Boxed Brownies and Other Food Memories

After completing my homework for the rest of the week today, I noticed that there was a box of brownie mix on the counter. My mom mentioned sometime in the last few days that today was her blind friend Jesse’s birthday. She cooks for him and usually makes him something special for his birthday every year. But this time, she has a migraine and I imagine that she was going to bake the brownies for him before that.

So, I looked to see that we had enough oil and eggs and started mixing them up. As much as I hate to admit it, I love boxed brownie mixes because they’re simple, they taste good, and it doesn’t require a lot of waiting to have warm brownies ready for some vanilla ice cream. So I found a second box.

The first box is already out of the oven and cooling off, soon to head over to the birthday man’s apartment if I can rouse someone to deliver it.
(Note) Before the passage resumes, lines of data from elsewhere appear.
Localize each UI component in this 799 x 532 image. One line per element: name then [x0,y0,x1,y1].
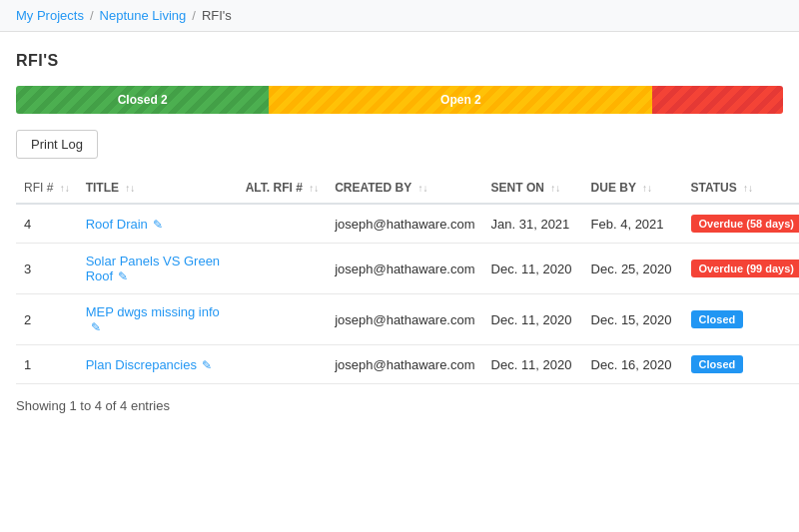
cell-sent-on: Dec. 11, 2020 [483,345,583,384]
col-status: STATUS ↑↓ [683,173,799,204]
cell-status: Overdue (99 days) [683,244,799,294]
table-row: 2MEP dwgs missing info✎joseph@hathaware.… [16,294,799,345]
cell-title: MEP dwgs missing info✎ [78,294,238,345]
page-title: RFI'S [16,52,783,70]
cell-alt-rfi [238,244,327,294]
sort-icon-status[interactable]: ↑↓ [743,183,753,194]
rfi-title-link[interactable]: Plan Discrepancies [86,357,197,372]
table-row: 1Plan Discrepancies✎joseph@hathaware.com… [16,345,799,384]
cell-rfi-num: 3 [16,244,78,294]
cell-sent-on: Jan. 31, 2021 [483,204,583,244]
status-badge: Closed [691,310,744,328]
col-title: TITLE ↑↓ [78,173,238,204]
cell-due-by: Feb. 4, 2021 [583,204,683,244]
cell-title: Plan Discrepancies✎ [78,345,238,384]
cell-alt-rfi [238,294,327,345]
rfi-title-link[interactable]: Solar Panels VS Green Roof [86,254,220,283]
cell-status: Closed [683,345,799,384]
col-sent-on: SENT ON ↑↓ [483,173,583,204]
cell-due-by: Dec. 15, 2020 [583,294,683,345]
cell-due-by: Dec. 16, 2020 [583,345,683,384]
progress-closed-label: Closed 2 [118,93,168,107]
progress-bar: Closed 2 Open 2 [16,86,783,114]
cell-created-by: joseph@hathaware.com [327,204,482,244]
cell-created-by: joseph@hathaware.com [327,294,482,345]
sort-icon-due[interactable]: ↑↓ [642,183,652,194]
table-header: RFI # ↑↓ TITLE ↑↓ ALT. RFI # ↑↓ CREATED … [16,173,799,204]
cell-sent-on: Dec. 11, 2020 [483,294,583,345]
breadcrumb: My Projects / Neptune Living / RFI's [16,8,783,23]
toolbar: Print Log [16,130,783,159]
col-rfi-num: RFI # ↑↓ [16,173,78,204]
edit-icon[interactable]: ✎ [153,218,163,232]
edit-icon[interactable]: ✎ [118,269,128,283]
table-row: 3Solar Panels VS Green Roof✎joseph@hatha… [16,244,799,294]
breadcrumb-sep-1: / [90,8,94,23]
sort-icon-alt[interactable]: ↑↓ [309,183,319,194]
progress-overdue [652,86,783,114]
cell-alt-rfi [238,345,327,384]
top-bar: My Projects / Neptune Living / RFI's [0,0,799,32]
sort-icon-title[interactable]: ↑↓ [125,183,135,194]
cell-due-by: Dec. 25, 2020 [583,244,683,294]
breadcrumb-sep-2: / [192,8,196,23]
footer-count: Showing 1 to 4 of 4 entries [16,398,783,413]
breadcrumb-my-projects[interactable]: My Projects [16,8,84,23]
progress-open: Open 2 [269,86,652,114]
sort-icon-created[interactable]: ↑↓ [417,183,427,194]
rfi-title-link[interactable]: Roof Drain [86,217,148,232]
cell-rfi-num: 1 [16,345,78,384]
sort-icon-sent[interactable]: ↑↓ [550,183,560,194]
status-badge: Overdue (99 days) [691,260,799,277]
progress-open-label: Open 2 [440,93,481,107]
rfi-table: RFI # ↑↓ TITLE ↑↓ ALT. RFI # ↑↓ CREATED … [16,173,799,384]
sort-icon-rfi-num[interactable]: ↑↓ [60,183,70,194]
cell-rfi-num: 4 [16,204,78,244]
col-created-by: CREATED BY ↑↓ [327,173,482,204]
rfi-title-link[interactable]: MEP dwgs missing info [86,304,220,319]
cell-created-by: joseph@hathaware.com [327,244,482,294]
col-alt-rfi: ALT. RFI # ↑↓ [238,173,327,204]
edit-icon[interactable]: ✎ [202,358,212,372]
main-content: RFI'S Closed 2 Open 2 Print Log RFI # ↑↓… [0,32,799,433]
status-badge: Closed [691,355,744,373]
edit-icon[interactable]: ✎ [91,320,101,334]
cell-alt-rfi [238,204,327,244]
table-body: 4Roof Drain✎joseph@hathaware.comJan. 31,… [16,204,799,384]
col-due-by: DUE BY ↑↓ [583,173,683,204]
breadcrumb-neptune-living[interactable]: Neptune Living [100,8,187,23]
cell-title: Solar Panels VS Green Roof✎ [78,244,238,294]
cell-title: Roof Drain✎ [78,204,238,244]
progress-closed: Closed 2 [16,86,269,114]
breadcrumb-current: RFI's [202,8,232,23]
status-badge: Overdue (58 days) [691,215,799,233]
cell-status: Closed [683,294,799,345]
cell-status: Overdue (58 days) [683,204,799,244]
cell-rfi-num: 2 [16,294,78,345]
cell-sent-on: Dec. 11, 2020 [483,244,583,294]
table-row: 4Roof Drain✎joseph@hathaware.comJan. 31,… [16,204,799,244]
print-log-button[interactable]: Print Log [16,130,98,159]
cell-created-by: joseph@hathaware.com [327,345,482,384]
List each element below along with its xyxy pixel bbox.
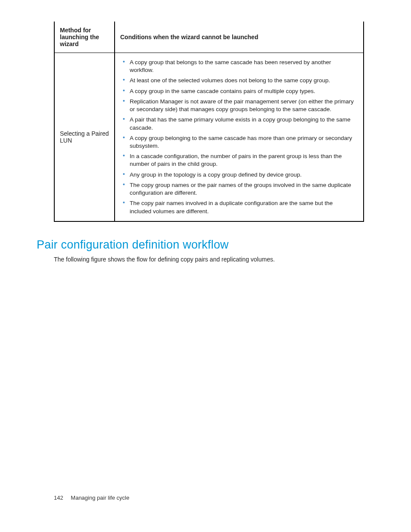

The very first time I made boxed brownies was with my paternal grandma. She couldn’t have sugar (I actually didn’t find that out until I was around twelve) but the simple joy of mixing something was what made it special. I probably wasn’t even old enough for school yet. Grandma let me lick the spoon, but when I made brownies with my Aunt Nancy and cousin Whitney, we weren’t allowed. My memories of those times are special to me because I haven’t seen my aunt and cousin since I was around twelve; as a matter of fact, it was also the last time I saw my grandmother, who passed away a few years ago now.

I remember best, though, making grandma’s potato bread. I was the only grandkid there, a big deal when you think about how many children and grandchildren she had! Best, I remember squishing the potatoes up with my hands, and folding them into the dough, rolling it out on the counter in flour. Baking isn’t really something my mother enjoys doing, aside from the occasional chocolate chip cookie batch.

Grandma visited us as often as she could, but with us living in Virginia (or Tennessee) and her in Michigan, it was difficult for her to do so. I never once visited my paternal grandmother in Michigan. With so few visits and so long ago when they occurred, it’s no small wonder that I don’t remember many details about her. She was very small and her hair was cut short. She had really pretty eyes. I remember that, but I don’t remember what color her hair was, and I’ve only been told that I inherited her eye color. I don’t remember it.

But I remember baking brownies from a box with her and baking bread from boiled potatoes. I remember stuffed risotto cheese in a big pasta seashell. I remember gluten-free pancakes, which were surprising delicious in a time when I knew it didn’t have sugar in it. I remember beach sandwiches with wonderful new flavors in them — like apple pieces in chicken salad.

I remember very little of what my grandmother looked like, but I remember her cooking well. I remember that she had a beautiful smile, even though I couldn’t tell you how thick or thin her lips were, or even if she wore dentures or not. She had a wonderful laugh, too; but I couldn’t describe its sound.

So instead I remember her every time I open up a box of brownie mix to make for someone else, hoping that maybe it will be a trigger for their memory too.